Wherever "will" appears in the records below, copy the line that holds it.

_Exercise inputs_
>>>

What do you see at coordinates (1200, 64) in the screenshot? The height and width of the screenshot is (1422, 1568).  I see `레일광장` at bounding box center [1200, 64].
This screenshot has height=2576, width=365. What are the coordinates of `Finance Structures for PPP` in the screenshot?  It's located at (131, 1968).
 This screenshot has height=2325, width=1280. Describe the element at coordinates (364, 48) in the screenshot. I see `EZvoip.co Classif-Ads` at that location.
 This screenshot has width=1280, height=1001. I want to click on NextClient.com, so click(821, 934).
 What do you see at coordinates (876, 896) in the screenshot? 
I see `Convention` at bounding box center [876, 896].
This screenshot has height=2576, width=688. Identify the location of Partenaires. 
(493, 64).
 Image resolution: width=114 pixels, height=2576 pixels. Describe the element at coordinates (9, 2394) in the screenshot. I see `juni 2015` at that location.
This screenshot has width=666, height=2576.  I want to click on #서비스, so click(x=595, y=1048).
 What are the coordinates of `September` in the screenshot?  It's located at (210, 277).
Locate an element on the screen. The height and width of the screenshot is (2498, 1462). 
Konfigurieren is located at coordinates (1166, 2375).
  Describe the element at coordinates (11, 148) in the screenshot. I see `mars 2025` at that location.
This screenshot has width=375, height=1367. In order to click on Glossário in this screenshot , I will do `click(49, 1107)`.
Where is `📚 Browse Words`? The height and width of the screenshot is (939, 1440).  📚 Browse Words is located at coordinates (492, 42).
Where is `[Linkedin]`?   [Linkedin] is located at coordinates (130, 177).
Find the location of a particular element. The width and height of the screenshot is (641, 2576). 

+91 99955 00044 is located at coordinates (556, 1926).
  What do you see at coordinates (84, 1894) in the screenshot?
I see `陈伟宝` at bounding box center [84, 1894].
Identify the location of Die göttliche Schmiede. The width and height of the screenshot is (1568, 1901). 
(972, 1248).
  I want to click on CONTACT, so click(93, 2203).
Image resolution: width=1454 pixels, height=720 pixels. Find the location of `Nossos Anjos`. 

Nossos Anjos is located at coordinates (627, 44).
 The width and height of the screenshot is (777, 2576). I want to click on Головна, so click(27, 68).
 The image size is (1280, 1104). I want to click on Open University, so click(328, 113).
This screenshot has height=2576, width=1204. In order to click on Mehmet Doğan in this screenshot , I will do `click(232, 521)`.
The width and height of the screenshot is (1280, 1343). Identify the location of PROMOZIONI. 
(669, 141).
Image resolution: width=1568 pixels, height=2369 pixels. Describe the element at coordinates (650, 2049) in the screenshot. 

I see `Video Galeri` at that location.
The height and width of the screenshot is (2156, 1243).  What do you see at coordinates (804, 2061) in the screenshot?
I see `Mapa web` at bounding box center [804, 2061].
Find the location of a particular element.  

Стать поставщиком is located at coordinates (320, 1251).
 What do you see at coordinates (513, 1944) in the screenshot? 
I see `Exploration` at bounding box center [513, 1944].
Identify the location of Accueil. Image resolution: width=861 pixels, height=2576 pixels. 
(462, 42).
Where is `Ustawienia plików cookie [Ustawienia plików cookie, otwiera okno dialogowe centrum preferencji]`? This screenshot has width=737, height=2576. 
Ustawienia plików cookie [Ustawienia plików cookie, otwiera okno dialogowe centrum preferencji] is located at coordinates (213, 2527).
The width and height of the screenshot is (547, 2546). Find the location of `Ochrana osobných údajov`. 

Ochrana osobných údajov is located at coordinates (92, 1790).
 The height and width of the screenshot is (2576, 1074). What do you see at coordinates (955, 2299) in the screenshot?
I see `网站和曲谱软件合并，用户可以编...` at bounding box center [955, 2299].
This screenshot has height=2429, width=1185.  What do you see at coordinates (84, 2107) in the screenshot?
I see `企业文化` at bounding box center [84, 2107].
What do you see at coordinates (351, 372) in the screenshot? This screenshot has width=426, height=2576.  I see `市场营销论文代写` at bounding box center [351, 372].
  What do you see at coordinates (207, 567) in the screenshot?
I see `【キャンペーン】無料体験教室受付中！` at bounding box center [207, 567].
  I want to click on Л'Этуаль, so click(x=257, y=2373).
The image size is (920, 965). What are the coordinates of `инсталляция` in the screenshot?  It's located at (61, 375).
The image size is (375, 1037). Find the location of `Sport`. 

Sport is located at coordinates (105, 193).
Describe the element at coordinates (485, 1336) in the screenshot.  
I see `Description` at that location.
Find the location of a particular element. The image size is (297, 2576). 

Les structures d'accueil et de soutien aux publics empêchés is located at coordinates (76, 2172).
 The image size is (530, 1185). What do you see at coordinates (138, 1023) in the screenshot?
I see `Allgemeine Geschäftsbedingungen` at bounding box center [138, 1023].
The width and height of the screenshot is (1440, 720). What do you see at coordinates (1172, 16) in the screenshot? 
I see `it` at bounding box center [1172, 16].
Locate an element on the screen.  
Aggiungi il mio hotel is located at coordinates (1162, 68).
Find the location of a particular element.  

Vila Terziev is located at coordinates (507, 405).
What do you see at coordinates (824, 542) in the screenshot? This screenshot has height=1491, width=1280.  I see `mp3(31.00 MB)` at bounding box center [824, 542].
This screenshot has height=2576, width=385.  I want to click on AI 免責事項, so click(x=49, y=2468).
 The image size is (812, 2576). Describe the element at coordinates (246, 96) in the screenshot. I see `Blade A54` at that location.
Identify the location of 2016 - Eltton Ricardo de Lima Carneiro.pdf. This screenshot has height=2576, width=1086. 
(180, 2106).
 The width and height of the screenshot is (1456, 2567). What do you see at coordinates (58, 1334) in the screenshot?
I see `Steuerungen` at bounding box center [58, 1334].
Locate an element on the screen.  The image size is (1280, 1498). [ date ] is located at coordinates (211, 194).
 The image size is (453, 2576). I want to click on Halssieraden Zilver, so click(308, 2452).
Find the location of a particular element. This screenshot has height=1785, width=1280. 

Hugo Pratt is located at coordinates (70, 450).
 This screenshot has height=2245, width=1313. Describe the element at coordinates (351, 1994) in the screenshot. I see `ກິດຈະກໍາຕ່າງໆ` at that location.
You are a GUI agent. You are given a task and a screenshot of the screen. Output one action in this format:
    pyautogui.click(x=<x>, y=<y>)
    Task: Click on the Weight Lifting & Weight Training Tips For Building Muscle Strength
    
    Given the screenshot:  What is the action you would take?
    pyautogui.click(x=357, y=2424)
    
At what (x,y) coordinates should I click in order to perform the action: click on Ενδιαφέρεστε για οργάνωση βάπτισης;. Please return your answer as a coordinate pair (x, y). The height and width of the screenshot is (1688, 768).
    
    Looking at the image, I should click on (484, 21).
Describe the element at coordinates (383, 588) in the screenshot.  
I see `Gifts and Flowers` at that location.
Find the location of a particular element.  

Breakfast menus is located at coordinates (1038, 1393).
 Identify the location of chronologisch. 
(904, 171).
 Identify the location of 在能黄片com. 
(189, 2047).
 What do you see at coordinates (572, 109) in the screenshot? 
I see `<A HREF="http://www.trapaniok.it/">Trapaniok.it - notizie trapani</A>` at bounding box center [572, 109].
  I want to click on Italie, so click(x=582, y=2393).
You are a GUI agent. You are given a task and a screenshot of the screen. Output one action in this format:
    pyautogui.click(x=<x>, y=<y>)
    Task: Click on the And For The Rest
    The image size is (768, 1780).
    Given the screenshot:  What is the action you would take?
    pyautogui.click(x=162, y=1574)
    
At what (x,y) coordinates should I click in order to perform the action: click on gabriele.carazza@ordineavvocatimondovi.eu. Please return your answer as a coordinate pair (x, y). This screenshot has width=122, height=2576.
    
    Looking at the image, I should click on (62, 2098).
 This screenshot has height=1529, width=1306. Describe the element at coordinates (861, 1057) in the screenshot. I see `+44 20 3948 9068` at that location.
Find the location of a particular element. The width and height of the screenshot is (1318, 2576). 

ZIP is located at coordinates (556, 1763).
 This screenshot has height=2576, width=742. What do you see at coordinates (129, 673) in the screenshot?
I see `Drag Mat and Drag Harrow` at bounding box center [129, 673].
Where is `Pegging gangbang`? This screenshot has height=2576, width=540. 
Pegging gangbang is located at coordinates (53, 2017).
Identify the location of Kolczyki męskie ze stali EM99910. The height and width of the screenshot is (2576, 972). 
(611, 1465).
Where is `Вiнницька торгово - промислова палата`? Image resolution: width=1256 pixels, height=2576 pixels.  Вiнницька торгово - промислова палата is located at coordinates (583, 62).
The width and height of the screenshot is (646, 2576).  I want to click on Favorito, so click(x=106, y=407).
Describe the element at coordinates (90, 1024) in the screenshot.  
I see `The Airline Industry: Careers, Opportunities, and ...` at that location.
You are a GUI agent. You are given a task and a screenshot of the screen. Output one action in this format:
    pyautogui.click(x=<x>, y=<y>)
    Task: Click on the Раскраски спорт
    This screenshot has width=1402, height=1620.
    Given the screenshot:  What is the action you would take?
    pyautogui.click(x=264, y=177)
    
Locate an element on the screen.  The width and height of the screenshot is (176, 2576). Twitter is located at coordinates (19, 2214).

<<<

_Response area_
This screenshot has width=375, height=1367. In order to click on Glossário in this screenshot , I will do `click(49, 1107)`.
This screenshot has height=2576, width=1204. In order to click on Mehmet Doğan in this screenshot , I will do `click(232, 521)`.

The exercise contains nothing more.